思うようにできなかった、もっと良くできたかもしれない、けれども、今自分たちにできる最高の形で、私達のことばで、研究をお伝えできたという達成感が、どの研究員の心にも溢れていると思うのです。
今回の保護者会では、どの研究室も、どの研究員も、ヨハネで最も重要な研究テーマである「ことば」を見つめ、研究員へのインタビューや、劇作家の井上ひさしさんによるテレビドラマ『國語元年』のパラフレーズを行うという研究実践を通し、それぞれの方法で「パラフレーズとは何か」を表現していきました。
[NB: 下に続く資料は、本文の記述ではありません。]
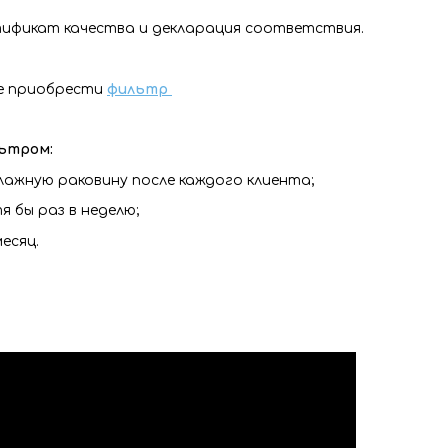
ификат качества и декларация соответствия.
е приобрести
фильтр
ьтром:
лажную раковину после каждого клиента;
 бы раз в неделю;
есяц.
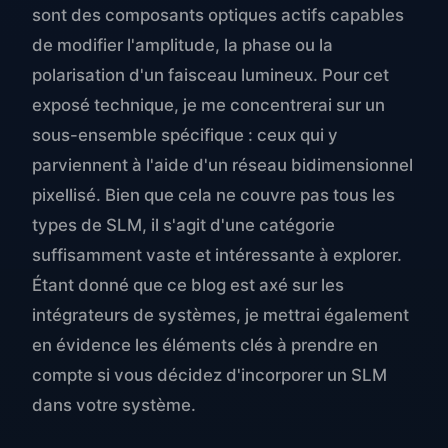
sont des composants optiques actifs capables
de modifier l'amplitude, la phase ou la
polarisation d'un faisceau lumineux. Pour cet
exposé technique, je me concentrerai sur un
sous-ensemble spécifique : ceux qui y
parviennent à l'aide d'un réseau bidimensionnel
pixellisé. Bien que cela ne couvre pas tous les
types de SLM, il s'agit d'une catégorie
suffisamment vaste et intéressante à explorer.
Étant donné que ce blog est axé sur les
intégrateurs de systèmes, je mettrai également
en évidence les éléments clés à prendre en
compte si vous décidez d'incorporer un SLM
dans votre système.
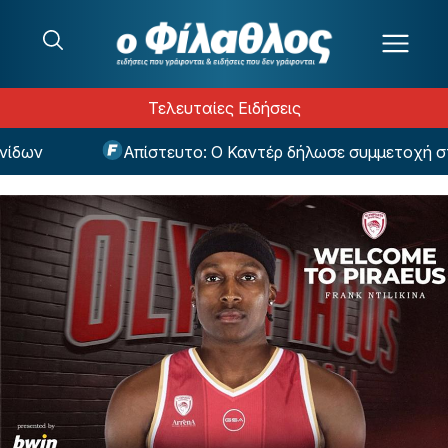
Μετάβαση στο περιεχόμενο
Τελευταίες Ειδήσεις
ν
Απίστευτο: Ο Καντέρ δήλωσε συμμετοχή στο D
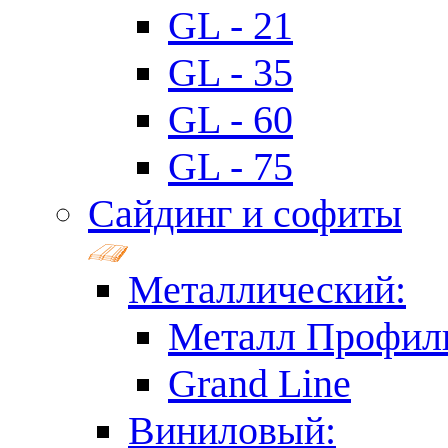
GL - 21
GL - 35
GL - 60
GL - 75
Сайдинг и софиты
Металлический:
Металл Профил
Grand Line
Виниловый:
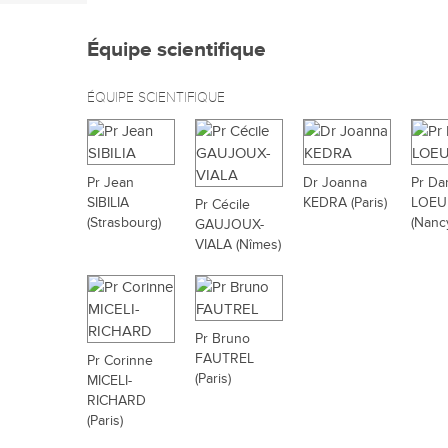
Équipe scientifique
ÉQUIPE SCIENTIFIQUE
Pr Jean
Dr Joanna
Pr Da
SIBILIA
KEDRA (Paris)
LOEU
Pr Cécile
(Strasbourg)
(Nanc
GAUJOUX-
VIALA (Nîmes)
Pr Bruno
FAUTREL
Pr Corinne
(Paris)
MICELI-
RICHARD
(Paris)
ヨハネでは、汽水でも淡水でもなく、陸でも海でもないゆらぎの中で、豊かな生態系が形成される干潟の環境になぞらえ、多様な研究員が、ことばを重ねて、共に一つの場を創っていくことを「干潟づくり」と呼び、大切にしています。私は保護者会の中で、ああ、これが「干潟」なのだ、と実感しました。
「パラフレーズとは何か」。そこに正解はありません。
保護者会の中で出てきたどのヨハネ生も、一人として、全く同じ説明の仕方をしていた人はいませんでした。人によって着眼点は異なりますし、使う言葉も違います。パラフレーズの実践を見ても、小説風だったり、絵本風だったり、はたまた、舞台を日本からイギリスに変えて英語版を作成したり、物語のプロットや背景の概要を俯瞰的に説明したりと、研究室ごとの違いが色濃く、彩り豊かに表れていました。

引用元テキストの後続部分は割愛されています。